■ WHAT YOU HAVE TO DO
Your output should be exactly the lines from the one containing "Segment every instance of aorta." through the final line of the following data, please, with no pictures.

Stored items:

+-------+

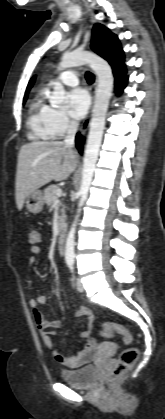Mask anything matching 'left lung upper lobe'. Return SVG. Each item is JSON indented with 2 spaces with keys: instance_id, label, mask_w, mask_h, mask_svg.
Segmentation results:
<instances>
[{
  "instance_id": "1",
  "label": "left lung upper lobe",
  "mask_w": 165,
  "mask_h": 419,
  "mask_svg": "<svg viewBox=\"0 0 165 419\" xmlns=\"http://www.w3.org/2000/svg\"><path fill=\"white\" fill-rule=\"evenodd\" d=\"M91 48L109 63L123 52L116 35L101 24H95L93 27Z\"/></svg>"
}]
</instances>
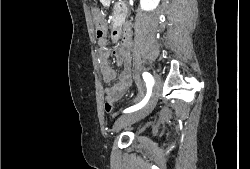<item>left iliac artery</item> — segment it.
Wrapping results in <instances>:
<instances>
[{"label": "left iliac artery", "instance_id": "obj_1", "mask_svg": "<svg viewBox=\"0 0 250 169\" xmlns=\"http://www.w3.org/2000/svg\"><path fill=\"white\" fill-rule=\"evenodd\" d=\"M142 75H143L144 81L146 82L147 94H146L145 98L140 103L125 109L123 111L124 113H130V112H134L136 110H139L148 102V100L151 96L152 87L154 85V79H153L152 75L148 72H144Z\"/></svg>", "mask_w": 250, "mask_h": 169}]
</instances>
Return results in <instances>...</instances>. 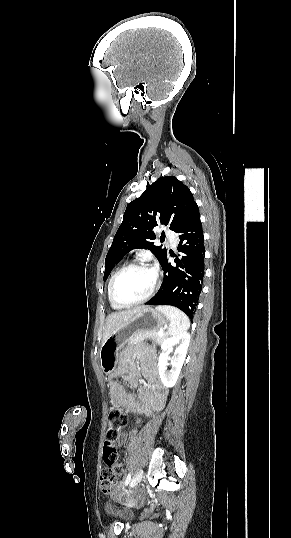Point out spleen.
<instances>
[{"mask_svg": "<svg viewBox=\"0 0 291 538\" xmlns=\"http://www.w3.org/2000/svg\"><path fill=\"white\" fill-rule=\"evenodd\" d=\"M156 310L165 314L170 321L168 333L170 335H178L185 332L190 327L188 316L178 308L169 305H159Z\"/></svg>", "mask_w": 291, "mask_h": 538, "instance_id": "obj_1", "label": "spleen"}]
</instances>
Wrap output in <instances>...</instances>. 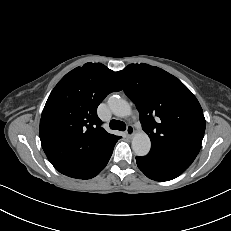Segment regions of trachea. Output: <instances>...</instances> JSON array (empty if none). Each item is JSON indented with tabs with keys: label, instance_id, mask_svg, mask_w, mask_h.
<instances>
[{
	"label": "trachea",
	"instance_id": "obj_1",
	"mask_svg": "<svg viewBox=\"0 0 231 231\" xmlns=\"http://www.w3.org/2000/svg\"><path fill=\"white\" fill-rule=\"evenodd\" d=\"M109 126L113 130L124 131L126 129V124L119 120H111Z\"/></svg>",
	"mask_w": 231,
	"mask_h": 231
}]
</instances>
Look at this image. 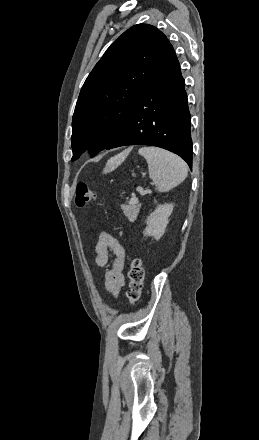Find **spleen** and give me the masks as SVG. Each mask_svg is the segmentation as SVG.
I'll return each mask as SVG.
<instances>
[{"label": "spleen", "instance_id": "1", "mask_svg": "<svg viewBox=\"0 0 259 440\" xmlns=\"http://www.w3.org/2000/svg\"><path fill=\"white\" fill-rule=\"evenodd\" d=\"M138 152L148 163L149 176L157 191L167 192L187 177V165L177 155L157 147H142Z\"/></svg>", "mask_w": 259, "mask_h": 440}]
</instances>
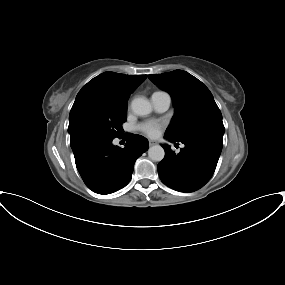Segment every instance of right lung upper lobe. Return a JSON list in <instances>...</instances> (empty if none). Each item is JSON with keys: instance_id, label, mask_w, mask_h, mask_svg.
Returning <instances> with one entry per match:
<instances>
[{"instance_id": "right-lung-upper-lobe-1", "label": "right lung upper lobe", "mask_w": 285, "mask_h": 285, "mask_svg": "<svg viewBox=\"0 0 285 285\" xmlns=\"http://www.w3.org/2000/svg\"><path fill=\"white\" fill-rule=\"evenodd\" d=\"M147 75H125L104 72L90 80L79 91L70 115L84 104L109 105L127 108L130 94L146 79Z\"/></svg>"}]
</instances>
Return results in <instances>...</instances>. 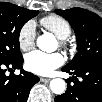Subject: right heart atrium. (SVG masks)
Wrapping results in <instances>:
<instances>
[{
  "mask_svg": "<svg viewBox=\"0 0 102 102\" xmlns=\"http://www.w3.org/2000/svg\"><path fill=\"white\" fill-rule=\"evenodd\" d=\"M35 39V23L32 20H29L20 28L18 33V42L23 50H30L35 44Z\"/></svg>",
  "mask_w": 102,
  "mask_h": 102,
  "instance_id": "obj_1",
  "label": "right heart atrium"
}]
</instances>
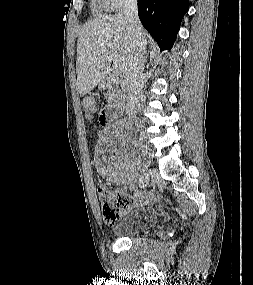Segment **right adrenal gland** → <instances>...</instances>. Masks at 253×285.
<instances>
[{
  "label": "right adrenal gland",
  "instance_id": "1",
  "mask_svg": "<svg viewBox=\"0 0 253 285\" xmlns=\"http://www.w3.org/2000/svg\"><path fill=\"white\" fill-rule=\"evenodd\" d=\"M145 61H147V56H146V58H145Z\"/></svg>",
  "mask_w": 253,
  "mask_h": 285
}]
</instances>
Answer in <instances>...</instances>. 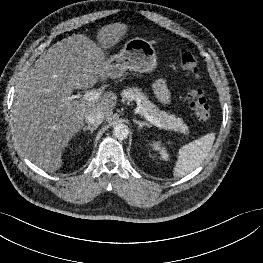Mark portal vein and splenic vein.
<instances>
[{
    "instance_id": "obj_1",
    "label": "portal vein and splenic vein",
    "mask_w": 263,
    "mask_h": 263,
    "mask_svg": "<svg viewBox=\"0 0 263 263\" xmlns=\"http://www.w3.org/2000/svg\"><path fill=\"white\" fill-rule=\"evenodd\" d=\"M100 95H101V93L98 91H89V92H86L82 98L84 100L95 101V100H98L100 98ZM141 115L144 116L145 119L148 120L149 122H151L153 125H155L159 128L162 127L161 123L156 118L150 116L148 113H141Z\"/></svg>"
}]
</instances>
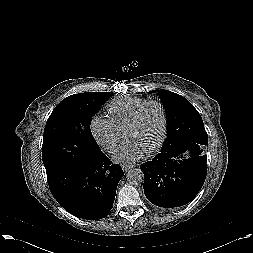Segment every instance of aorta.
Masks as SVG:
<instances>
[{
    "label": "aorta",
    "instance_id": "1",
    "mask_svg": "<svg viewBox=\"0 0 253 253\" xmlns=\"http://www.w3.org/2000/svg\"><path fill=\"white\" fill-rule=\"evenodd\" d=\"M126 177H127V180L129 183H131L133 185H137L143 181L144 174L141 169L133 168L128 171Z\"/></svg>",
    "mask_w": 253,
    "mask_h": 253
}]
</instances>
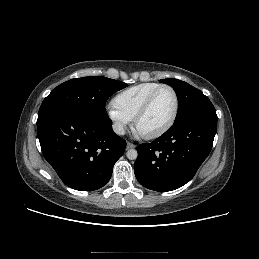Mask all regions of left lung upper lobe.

+-------+

■ THE COMPLETED TASK
Segment every instance of aorta.
Masks as SVG:
<instances>
[{
    "label": "aorta",
    "instance_id": "1",
    "mask_svg": "<svg viewBox=\"0 0 253 253\" xmlns=\"http://www.w3.org/2000/svg\"><path fill=\"white\" fill-rule=\"evenodd\" d=\"M126 177H127V180L129 183H131L133 185H137L143 181L144 174L141 169L133 168L128 171Z\"/></svg>",
    "mask_w": 253,
    "mask_h": 253
}]
</instances>
Mask all regions of left lung upper lobe.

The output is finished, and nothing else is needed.